Physicist Tesla Jeltema wins Mentorship Award from American Physical Society

An accomplished astrophysicist, Jeltema is also a champion for diversity and a dedicated supporter of students at all levels

Tesla Jeltema

The American Physical Society (APS) Division of Particles and Fields has awarded its 2020 Mentorship Award to Tesla Jeltema, associate professor of physics at UC Santa Cruz and a member of the Santa Cruz Institute for Particle Physics (SCIPP).

The award recognizes Jeltema “for her dedication to mentoring young physicists through hands-on, heartfelt, and effective engagement with diverse students at all levels, demonstrating how particle physics can be an inclusive and productive environment.”

SCIPP Director Steven Ritz said, “Tesla’s sustained dedication to mentoring is outstanding. I am grateful to have inspirational colleagues like her.”

Jeltema, whose research addresses cosmological questions such as the nature of dark matter and dark energy and the evolution of galaxies, founded the UCSC Women in Physics and Astrophysics (WiPA) group in 2011 and serves as its faculty adviser. WiPA was awarded a UCSC Chancellor’s Achievement Award for Diversity in 2014.

WiPA has had a continuing, positive impact on both the Physics Department and the Astronomy and Astrophysics Department,” said Ritz, a professor of physics.

In Jeltema’s research group, both graduate students and undergraduates benefit from a supportive, collaborative environment. Over the past six years, in addition to supervising five Ph.D. students and two visiting graduate students, she was the research supervisor or senior thesis adviser for 17 undergraduate students, of which 16 were from groups underrepresented in physics. Those who applied to graduate school are all now in Ph.D. or masters programs.

Lena Eiger, who as an undergraduate worked with Jeltema on a project for the international Dark Energy Survey collaboration and is currently a junior research specialist in the Department of Astronomy and Astrophysics, said Jeltema’s support and encouragement have been crucial to the success of many students.

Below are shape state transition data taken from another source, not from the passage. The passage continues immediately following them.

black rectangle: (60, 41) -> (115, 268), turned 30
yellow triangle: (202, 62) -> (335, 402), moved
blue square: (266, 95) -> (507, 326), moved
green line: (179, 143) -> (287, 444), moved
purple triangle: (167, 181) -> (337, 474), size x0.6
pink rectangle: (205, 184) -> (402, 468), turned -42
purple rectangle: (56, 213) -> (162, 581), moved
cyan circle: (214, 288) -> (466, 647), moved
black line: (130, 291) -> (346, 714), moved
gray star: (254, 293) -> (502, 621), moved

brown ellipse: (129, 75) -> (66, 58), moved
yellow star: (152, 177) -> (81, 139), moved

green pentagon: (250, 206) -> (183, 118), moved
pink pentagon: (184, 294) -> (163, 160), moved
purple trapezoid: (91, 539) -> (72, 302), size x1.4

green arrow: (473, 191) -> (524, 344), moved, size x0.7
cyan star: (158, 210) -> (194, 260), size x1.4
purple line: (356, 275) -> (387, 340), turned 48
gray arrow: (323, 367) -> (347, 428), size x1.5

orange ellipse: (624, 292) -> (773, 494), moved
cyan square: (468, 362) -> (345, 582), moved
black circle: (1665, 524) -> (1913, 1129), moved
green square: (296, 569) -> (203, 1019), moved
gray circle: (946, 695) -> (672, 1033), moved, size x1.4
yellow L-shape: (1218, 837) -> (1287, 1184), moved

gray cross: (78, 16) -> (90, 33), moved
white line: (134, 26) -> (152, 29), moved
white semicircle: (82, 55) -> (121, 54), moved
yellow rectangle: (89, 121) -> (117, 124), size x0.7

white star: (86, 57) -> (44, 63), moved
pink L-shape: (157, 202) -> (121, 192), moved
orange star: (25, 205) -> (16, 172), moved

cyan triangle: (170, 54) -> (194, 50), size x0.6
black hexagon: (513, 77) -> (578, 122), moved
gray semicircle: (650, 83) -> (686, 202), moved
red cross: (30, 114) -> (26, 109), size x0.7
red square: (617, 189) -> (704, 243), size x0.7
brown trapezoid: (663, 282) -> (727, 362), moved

I have witnessed Prof. Jeltema change the lives of several students at UCSC,” Eiger said in a letter supporting Jeltema’s nomination for the award. “As a teacher, she is a powerful role model for women in science; as a research mentor she leads students through the thought processes needed to discern some of the universe’s most elusive secrets. Her belief in me through even the darkest times has given me a strength that I will carry with me for the rest of my life.”

Erica Bufanda, now a graduate student at the University of Hawaii, said Jeltema taught her invaluable research skills as her senior thesis adviser and introduced her to programs that were crucial to her success as a student and scientist.

She made it possible for me to attend numerous career and higher education workshops that opened my eyes to career options and the potential of graduate school studies, and through these events I made connections with other under-represented faculty and students in STEM,” Bufanda said. “I truly do not believe I would be where I am today without her guidance.”

Devon Hollowood, who began working with Jeltema as a first-year graduate student, said she was a fantastic mentor from day one.” Now a software engineer at Google, Hollowood said, “Professor Jeltema helped me come out of my shell in graduate school, and guided me from a bewildered first-year student to a successful software engineer. She was always excellent in her explanations, comforting about whatever problems I faced, and I always felt that she was on my side and that I could talk to her, even about difficult topics.”

Jeltema is active in numerous STEM diversity efforts at UCSC, advising students in UC CAMP (California Alliance for Minority Participation), UC LEADs (Leadership Excellence through Advanced Degrees), and the Julie Packard summer research experience. She also participates in numerous workshops, panels, and talks for organizations and programs such as the Society for the Advancement of Chicanos/Hispanics and Native Americans in Science (SACNAS), Women in Science and Engineering (WiSE), and the College Scholars honors program.

Jeltema was the lead co-organizer of the 2015 APS Conference for Undergraduate Women in Physics (CUWiP) at UC Santa Cruz, and she has been leading the organization of the 2021 CUWiP meeting, which was to be hosted again at UCSC but will now be held online due to the COVID-19 pandemic.